▶ [Exercise instructions]:
What do the lines from the one containing "What do you see at coordinates (27, 1108)" through the end of the entries say? Quote them exactly, and only them.

▶ [Given information]:
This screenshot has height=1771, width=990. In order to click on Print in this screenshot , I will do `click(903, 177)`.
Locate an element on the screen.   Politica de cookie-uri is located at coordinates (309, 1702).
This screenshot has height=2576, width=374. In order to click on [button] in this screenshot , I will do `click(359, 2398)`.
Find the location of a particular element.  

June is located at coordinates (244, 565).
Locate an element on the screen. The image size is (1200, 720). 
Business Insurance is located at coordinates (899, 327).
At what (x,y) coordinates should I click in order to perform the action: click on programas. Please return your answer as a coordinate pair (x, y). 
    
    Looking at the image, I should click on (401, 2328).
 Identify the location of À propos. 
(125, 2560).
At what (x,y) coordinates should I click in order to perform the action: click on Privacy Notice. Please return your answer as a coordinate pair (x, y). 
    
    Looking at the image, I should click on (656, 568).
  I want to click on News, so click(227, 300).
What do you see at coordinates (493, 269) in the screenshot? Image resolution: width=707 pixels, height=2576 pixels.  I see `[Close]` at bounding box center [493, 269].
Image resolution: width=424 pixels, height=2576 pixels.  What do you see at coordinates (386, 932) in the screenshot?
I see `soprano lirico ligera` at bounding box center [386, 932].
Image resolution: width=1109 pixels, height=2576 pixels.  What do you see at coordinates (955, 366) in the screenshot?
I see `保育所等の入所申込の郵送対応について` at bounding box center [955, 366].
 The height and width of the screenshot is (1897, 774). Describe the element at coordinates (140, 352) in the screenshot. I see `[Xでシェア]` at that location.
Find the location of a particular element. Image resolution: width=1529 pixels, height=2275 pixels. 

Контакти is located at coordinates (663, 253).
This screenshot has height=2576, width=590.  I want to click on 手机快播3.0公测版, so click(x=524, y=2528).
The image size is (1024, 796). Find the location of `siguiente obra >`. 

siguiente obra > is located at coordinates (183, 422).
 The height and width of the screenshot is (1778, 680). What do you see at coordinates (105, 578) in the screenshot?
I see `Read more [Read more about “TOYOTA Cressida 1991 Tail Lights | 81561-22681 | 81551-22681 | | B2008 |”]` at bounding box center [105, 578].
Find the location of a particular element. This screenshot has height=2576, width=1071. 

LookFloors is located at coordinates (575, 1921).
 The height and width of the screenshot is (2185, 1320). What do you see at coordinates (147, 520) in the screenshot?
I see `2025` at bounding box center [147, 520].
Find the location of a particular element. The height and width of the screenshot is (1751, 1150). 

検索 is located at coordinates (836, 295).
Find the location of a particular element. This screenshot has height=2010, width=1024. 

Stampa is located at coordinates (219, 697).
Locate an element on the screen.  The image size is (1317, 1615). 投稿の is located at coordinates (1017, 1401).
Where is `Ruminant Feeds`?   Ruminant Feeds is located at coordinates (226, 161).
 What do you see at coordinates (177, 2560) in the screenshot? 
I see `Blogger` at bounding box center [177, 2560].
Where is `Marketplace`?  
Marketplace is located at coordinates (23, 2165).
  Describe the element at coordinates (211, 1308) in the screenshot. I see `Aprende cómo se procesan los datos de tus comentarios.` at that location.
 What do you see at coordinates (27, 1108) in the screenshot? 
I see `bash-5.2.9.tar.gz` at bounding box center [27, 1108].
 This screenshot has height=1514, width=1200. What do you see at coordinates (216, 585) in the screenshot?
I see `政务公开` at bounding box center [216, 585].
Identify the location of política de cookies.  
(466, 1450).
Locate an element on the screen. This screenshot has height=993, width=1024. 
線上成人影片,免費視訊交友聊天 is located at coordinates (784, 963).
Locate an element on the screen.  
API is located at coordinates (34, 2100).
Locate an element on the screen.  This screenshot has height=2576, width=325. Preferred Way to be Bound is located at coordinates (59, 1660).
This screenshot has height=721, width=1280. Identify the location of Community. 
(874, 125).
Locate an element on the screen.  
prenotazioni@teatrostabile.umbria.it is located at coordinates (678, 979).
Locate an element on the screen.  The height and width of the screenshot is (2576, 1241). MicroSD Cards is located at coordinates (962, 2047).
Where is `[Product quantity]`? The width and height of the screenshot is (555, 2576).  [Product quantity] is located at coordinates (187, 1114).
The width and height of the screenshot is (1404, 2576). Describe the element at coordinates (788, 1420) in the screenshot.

▶ [Answer]:
 What do you see at coordinates (27, 1108) in the screenshot? 
I see `bash-5.2.9.tar.gz` at bounding box center [27, 1108].
 This screenshot has height=1514, width=1200. What do you see at coordinates (216, 585) in the screenshot?
I see `政务公开` at bounding box center [216, 585].
Identify the location of política de cookies.  
(466, 1450).
Locate an element on the screen. This screenshot has height=993, width=1024. 
線上成人影片,免費視訊交友聊天 is located at coordinates (784, 963).
Locate an element on the screen.  
API is located at coordinates (34, 2100).
Locate an element on the screen.  This screenshot has height=2576, width=325. Preferred Way to be Bound is located at coordinates (59, 1660).
This screenshot has height=721, width=1280. Identify the location of Community. 
(874, 125).
Locate an element on the screen.  
prenotazioni@teatrostabile.umbria.it is located at coordinates (678, 979).
Locate an element on the screen.  The height and width of the screenshot is (2576, 1241). MicroSD Cards is located at coordinates (962, 2047).
Where is `[Product quantity]`? The width and height of the screenshot is (555, 2576).  [Product quantity] is located at coordinates (187, 1114).
The width and height of the screenshot is (1404, 2576). Describe the element at coordinates (788, 1420) in the screenshot.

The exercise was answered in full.